Problem solved, thanks to all who ventured to help. It ended up being a mkinitrd that had been updated via an apt repository. Once I re-installed the kernel AND mkinitrd rpms from SuSE, everything worked fine. I am duly chastened and have mkinit as well as the kernel (I already had the kernel excluded) excluded from apt. Thank you again, --Moby Stephen Boddy wrote:
On Thursday 31 March 2005 04:33, Moby wrote:
Ok, follow up to my own post. I tried the repair option under install. It did all sorts of checks, found really no errors of any significance (other than missing postfix as I use sendmail on here). Still the same problem. I am not sure what I am doing wrong. This is my first time recovering from kernel failure on SuSE. I have often recovered from kernel failures on RH boxes with almost no hassle. Is there some SuSE specific item I keep on missing?
--Moby
Moby wrote:
Stephen, thank you very much for your help. I followed your suggestion of mounting sysfs and reinstalled the kernel from the binary RPMS. However, I still get the same error on a reboot. Everything works fine during bootup until it hangs. The last lines prior to hanging are :
Loading kernel/fs/reiserfs/reiserfs.ko Waiting for device /dev/hda4 to appear:..... Not found --exiting to /bin/sh sh: Can't access tty; job control turned off
After that I sit at the shell prompt. I would appreciate any help at all in getting this machine back. I shall try the reinstall with the repair option if nothing else works. I am hesitant to do that though for fear it may mess up any installed RPMs on the machine, as it has a number of applications installed on it.
Stephen Boddy wrote:
On Wednesday 30 March 2005 23:30, Moby wrote:
I have a need to reinstall the kernel on a SuSE 9.2 box using the install CDs and booting into rescue mode. The original root partition was at /dev/hda4 and the original /boot was /dev/hda2. Both / and /boot are resierfs. Kernel source and binary RPMS exist on the original / (/dev/hda4) under /home/raw/kernel. Here at the steps I am taking and the issue I keep on facing:
1) Boot off SuSE 9.2 CD1, choose Rescue, login as root. 2) cd /mnt. Then mkdir t4. Then mount /dev/hda4 /mnt/t4. 3) chroot /mnt/t4. 4) mount /dev/hda2 /boot
At this point, my file system is back the way it used to be before I destroyed the kernel. Now to install the kernel I have tried using the binary rpms as well as compiling the installing from sources. The problem is that both steps, installing the binary RPMs or making from source, apparently look for information under /sys. In my case, /sys goes away at step (3) above. I understand /sys is a "virtual" file system. My question is how do I get my kernel back? I would like to install a binary RPM instead of compiling and installing my own. However, even when installing from the binary RPM, I see complaints about being unable to find items under /sys. I think this makes it unable to produce a proper initrd, and as a result of which, even though the RPM appears to install fine and I see all the proper looking files at all the right places, on a reboot the machine complains about waiting for /dev/hda4 and then gives up.

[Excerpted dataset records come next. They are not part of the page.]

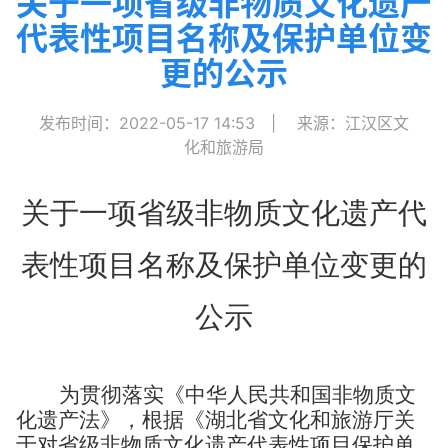
关于一项省级非物质文化遗产
代表性项目名称及保护单位变
更的公示
发布时间：2022-05-17 14:53
|
来源：江汉区文
化和旅游局
关于一项省级非物质文化遗产代
表性项目名称及保护单位变更的
公示
为贯彻落实《中华人民共和国非物质文
化遗产法》，根据《湖北省文化和旅游厅关
于对省级非物质文化遗产代表性项目保护单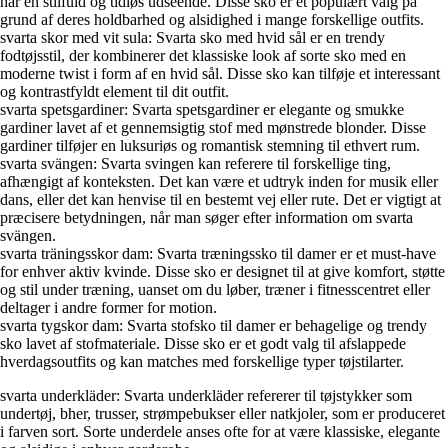
har en stilfuld og tidløs udseende. Disse sko er et populært valg på
grund af deres holdbarhed og alsidighed i mange forskellige outfits.
svarta skor med vit sula: Svarta sko med hvid sål er en trendy
fodtøjsstil, der kombinerer det klassiske look af sorte sko med en
moderne twist i form af en hvid sål. Disse sko kan tilføje et interessant
og kontrastfyldt element til dit outfit.
svarta spetsgardiner: Svarta spetsgardiner er elegante og smukke
gardiner lavet af et gennemsigtig stof med mønstrede blonder. Disse
gardiner tilføjer en luksuriøs og romantisk stemning til ethvert rum.
svarta svängen: Svarta svingen kan referere til forskellige ting,
afhængigt af konteksten. Det kan være et udtryk inden for musik eller
dans, eller det kan henvise til en bestemt vej eller rute. Det er vigtigt at
præcisere betydningen, når man søger efter information om svarta
svängen.
svarta träningsskor dam: Svarta træningssko til damer er et must-have
for enhver aktiv kvinde. Disse sko er designet til at give komfort, støtte
og stil under træning, uanset om du løber, træner i fitnesscentret eller
deltager i andre former for motion.
svarta tygskor dam: Svarta stofsko til damer er behagelige og trendy
sko lavet af stofmateriale. Disse sko er et godt valg til afslappede
hverdagsoutfits og kan matches med forskellige typer tøjstilarter.
svarta underkläder: Svarta underkläder refererer til tøjstykker som
undertøj, bher, trusser, strømpebukser eller natkjoler, som er produceret
i farven sort. Sorte underdele anses ofte for at være klassiske, elegante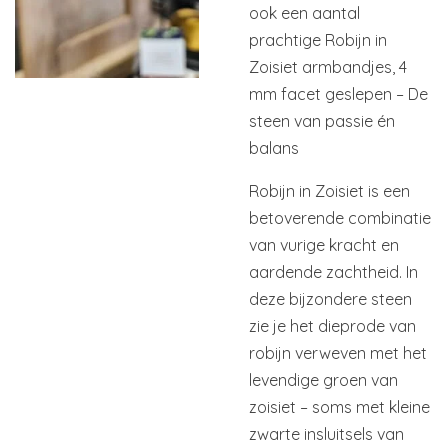
ook een aantal
prachtige Robijn in
Zoisiet armbandjes, 4
mm facet geslepen – De
steen van passie én
balans
Robijn in Zoisiet is een
betoverende combinatie
van vurige kracht en
aardende zachtheid. In
deze bijzondere steen
zie je het dieprode van
robijn verweven met het
levendige groen van
zoisiet – soms met kleine
zwarte insluitsels van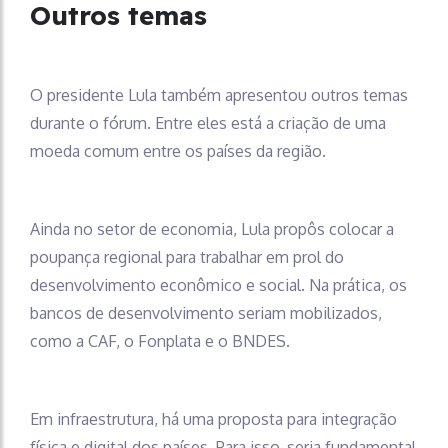
Outros temas
O presidente Lula também apresentou outros temas
durante o fórum. Entre eles está a criação de uma
moeda comum entre os países da região.
Ainda no setor de economia, Lula propôs colocar a
poupança regional para trabalhar em prol do
desenvolvimento econômico e social. Na prática, os
bancos de desenvolvimento seriam mobilizados,
como a CAF, o Fonplata e o BNDES.
Em infraestrutura, há uma proposta para integração
física e digital dos países. Para isso, seria fundamental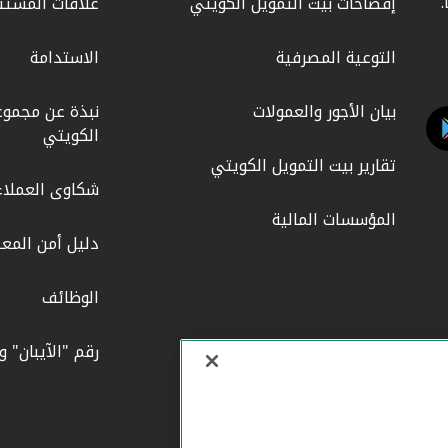
إفصاحات بيت التمويل الكويتي
علاقات المستث
التوعية المصرفية
الاستدامة
بيان الأجور والعمولات
نبذة عن مجموع
الكويتي
تقارير بيت التمويل الكويتي
شكاوى العملاء
المؤسسات المالية
دليل أمن المعل
الوظائف
رقم "الآيبان" 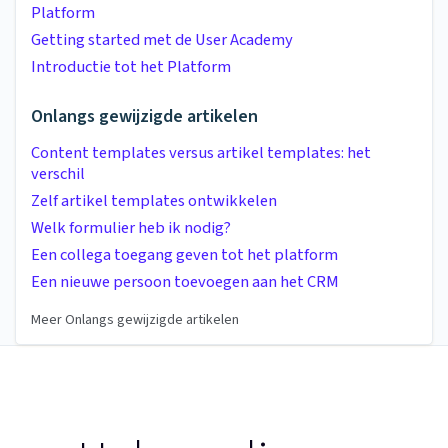
Platform
Getting started met de User Academy
Introductie tot het Platform
Onlangs gewijzigde artikelen
Content templates versus artikel templates: het
verschil
Zelf artikel templates ontwikkelen
Welk formulier heb ik nodig?
Een collega toegang geven tot het platform
Een nieuwe persoon toevoegen aan het CRM
Meer Onlangs gewijzigde artikelen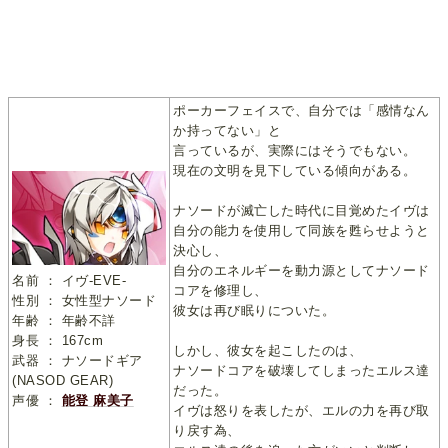
ポーカーフェイスで、自分では「感情なん
か持ってない」と
言っているが、実際にはそうでもない。
現在の文明を見下している傾向がある。
ナソードが滅亡した時代に目覚めたイヴは
自分の能力を使用して同族を甦らせようと
決心し、
自分のエネルギーを動力源としてナソード
名前 ： イヴ-EVE-
コアを修理し、
性別 ： 女性型ナソード
彼女は再び眠りについた。
年齢 ： 年齢不詳
身長 ： 167cm
しかし、彼女を起こしたのは、
武器 ： ナソードギア
ナソードコアを破壊してしまったエルス達
(NASOD GEAR)
だった。
声優 ：
能登 麻美子
イヴは怒りを表したが、エルの力を再び取
り戻す為、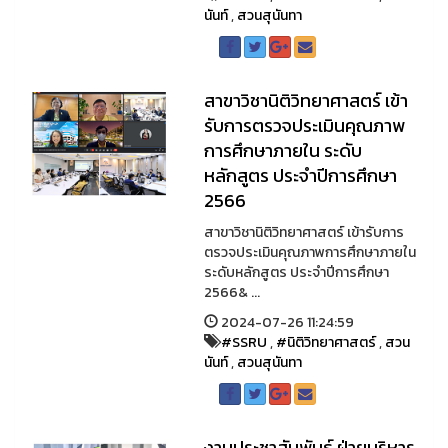
นันท์
,
สวนสุนันทา
สาขาวิชานิติวิทยาศาสตร์ เข้า
รับการตรวจประเมินคุณภาพ
การศึกษาภายใน ระดับ
หลักสูตร ประจำปีการศึกษา
2566
สาขาวิชานิติวิทยาศาสตร์ เข้ารับการ
ตรวจประเมินคุณภาพการศึกษาภายใน
ระดับหลักสูตร ประจำปีการศึกษา
2566& ...
2024-07-26 11:24:59
#SSRU
,
#นิติวิทยาศาสตร์
,
สวน
นันท์
,
สวนสุนันทา
งานประชาสัมพันธ์ ฝ่ายบริหาร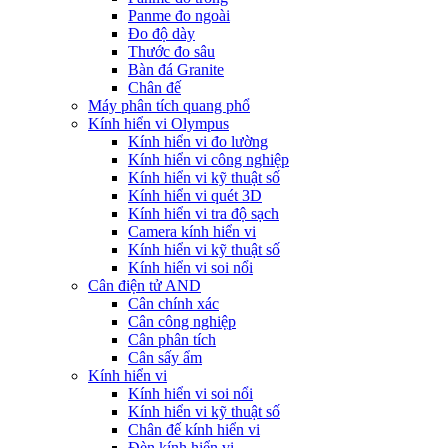
Panme đo ngoài
Đo độ dày
Thước đo sâu
Bàn đá Granite
Chân đế
Máy phân tích quang phổ
Kính hiển vi Olympus
Kính hiển vi đo lường
Kính hiển vi công nghiệp
Kính hiển vi kỹ thuật số
Kính hiển vi quét 3D
Kính hiển vi tra độ sạch
Camera kính hiển vi
Kính hiển vi kỹ thuật số
Kính hiển vi soi nổi
Cân điện tử AND
Cân chính xác
Cân công nghiệp
Cân phân tích
Cân sấy ẩm
Kính hiển vi
Kính hiển vi soi nổi
Kính hiển vi kỹ thuật số
Chân đế kính hiển vi
Đèn kính hiển vi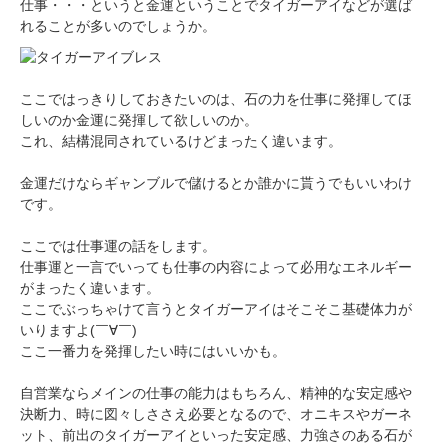
仕事・・・というと金運ということでタイガーアイなどが選ば
れることが多いのでしょうか。
ここではっきりしておきたいのは、石の力を仕事に発揮してほ
しいのか金運に発揮して欲しいのか。
これ、結構混同されているけどまったく違います。
金運だけならギャンブルで儲けるとか誰かに貰うでもいいわけ
です。
ここでは仕事運の話をします。
仕事運と一言でいっても仕事の内容によって必用なエネルギー
がまったく違います。
ここでぶっちゃけて言うとタイガーアイはそこそこ基礎体力が
いりますよ(￣∀￣)
ここ一番力を発揮したい時にはいいかも。
自営業ならメインの仕事の能力はもちろん、精神的な安定感や
決断力、時に図々しささえ必要となるので、オニキスやガーネ
ット、前出のタイガーアイといった安定感、力強さのある石が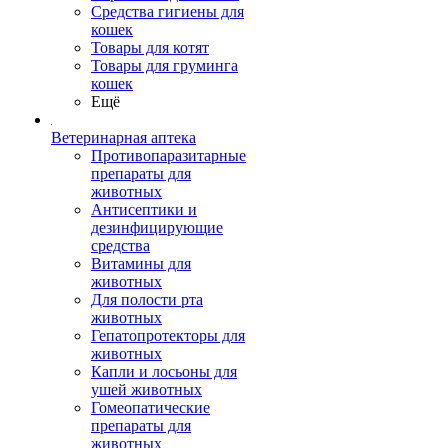
Средства гигиены для
кошек
Товары для котят
Товары для груминга
кошек
Ещё
Ветеринарная аптека
Противопаразитарные
препараты для
животных
Антисептики и
дезинфицирующие
средства
Витамины для
животных
Для полости рта
животных
Гепатопротекторы для
животных
Капли и лосьоны для
ушей животных
Гомеопатические
препараты для
животных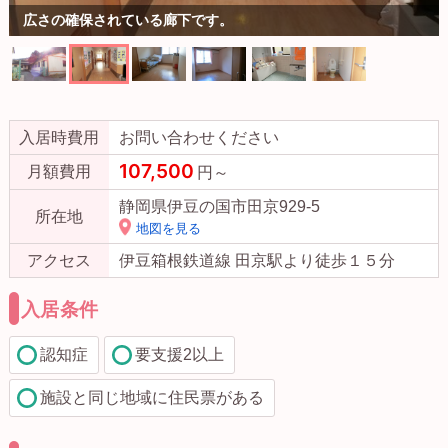
広さの確保されている廊下です。
入居時費用
お問い合わせください
107,500
月額費用
円～
静岡県伊豆の国市田京929-5
所在地
地図を見る
アクセス
伊豆箱根鉄道線 田京駅より徒歩１５分
入居条件
認知症
要支援2以上
施設と同じ地域に住民票がある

It seems that the use of /sys severely hinders a quick recovery, such as simply booting as in steps (1) through (4) above and installing the binary kernel RPM.
Thanks in advance for any help
Might be stating the bleeding obvious but doesn't mounting sysfs to the appropriate place before chroot'ing work? i.e. mount sysfs /mnt/t4/sysfs -type sysfs
Failing that have you tried going into the Install section of the CD's and choosing to repair the installation? (This is the first question it asks if it detects a previous install.)
I haven't got the foggiest what you've done to hose your kernel. It's possible you've erased the System.map file or something else that's equally tricky to figure out without access.
Where did the binary RPM of the kernel come from? After installing it, have you run SuSEconfig manually?
There is a way of refreshing packages from the CD when booted from the CD, but I can't remember the exact sequence. Try doing your chroot command to be rooted to your normal install, then run yast in the console. Then go into the package management and refresh the kernel from there.
I'm afraid I can't think of anything else.